The line at the cash register is not too long, and the process not too headache-inducing. The girls beg for a last-minute chocolate bar.
“No way,” I tell them. “Don’t you know they specifically put these here for little kids to bug their parents to buy them?” I add. “You’re falling right into their trap.”
The cashier laughs. “And it also works for women on diets. They fall right off the wagon.”
I laugh, relishing this small moment of happiness. My life is normal enough, but only in sporadic fleeting moments.
As we head back to the car, I spot this grey sedan. There’s nothing special about it, but I’ve seen it before. And I recognize the driver — a man in his thirties or so, clean cut, sporting aviator glasses. I know this is a small town but it’s still pretty eerie. I hop in my car, and tell myself it must be just a coincidence.
The hormones are literally driving me crazy.
I’ve kept myself busy this week; looking after the girls, doing about a millions loads of laundry and cleaning the house. I want the hours to speed by, the days…I just want this mess to be over and done with. Because whenever I have a problem, it always seems to work itself out. But whom am I kidding? This will not work itself out.
The girls and I are lazy this morning. It’s ten o’clock and we’re still in our pajamas. I consider bringing them to the mall — it’s never too busy on Thursday afternoons. But part of me wants to get away, wants to escape.
I decide to call Caroline instead and head to Hanna’s. I have a craving for a chicken salad sandwich and Hanna’s are amazing. The cravings are coming on strong these days. I’ve finally gotten my appetite back — chocolate, macaroni and cheese, pickles (cliché but true), dill pickle chips, rice pudding and a lot of questionable choices.
I nip
through the traffic as I make my way to the old downtown, old stomping ground of my youth. The stress seems to drain from my body as one of my favorite songs comes on the radio. But as I check my rear-view mirror to get into a right turning lane, I spot him again — the shaded stranger in the grey sedan. I instinctively slow down, and I keep an eye on him. As I make the lane change, he follows suit, and he’s right behind me. I get a better look now. Definitely the same guy; sleek shades, balding, high forehead, his mouth a thin line. I hadn’t freaked out before, but now my heart beats a little faster. As I make another turn into the parking lot behind Hanna’s, he drives on and I lose sight of him.
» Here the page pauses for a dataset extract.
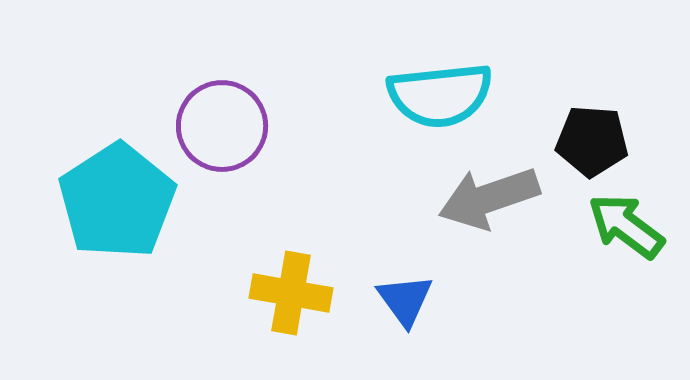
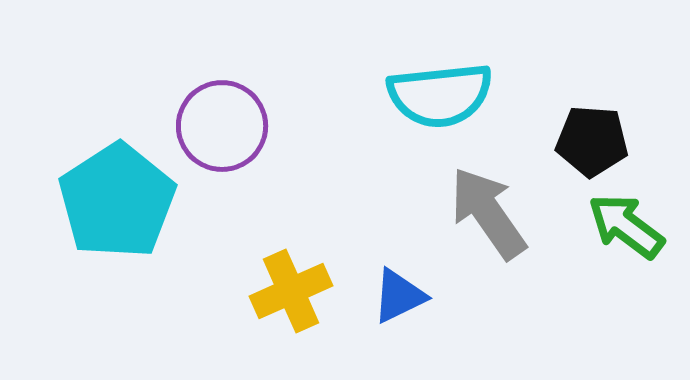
gray arrow: moved 1 px left, 15 px down; rotated 74 degrees clockwise
yellow cross: moved 2 px up; rotated 34 degrees counterclockwise
blue triangle: moved 6 px left, 4 px up; rotated 40 degrees clockwise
One time is nothing, two times is a coincidence, but three?
My legs are still a little unsteady as I make my way into Hanna’s Books and Treasures. Hanna greets me as soon as the front door bell clangs. “Hello, Mirella.”
I walk up to the deli counter, my hands shaking a little. “Hi, Hanna. How are you?”
She eyes me with a raised brow. “I’m well. But what’s wrong with you, love. You look like you’ve just seen a ghost.”
I blow out a breath. “It’s the craziest thing. There’s this creepy guy…I swear he’s following me.”
Her eyes grow wide. “What makes you say that?” she asks as she opens a container of freshly baked cookies.
“Well, I’ve seen him at least three times now, trailing me on the road.”
She looks up from the container of cookies. “You should get it on video.”
I smile. “Yes, I’ll be sure to bring my camcorder next time I go out and about.”
She laughs as she grabs one of the colorful plates off the old rustic shelf on the wall. “Perhaps you’re imagining things again, Mirella. You’ve always had a wonderful imagination,” she says as she piles the chocolate chip cookies on the plate, just so.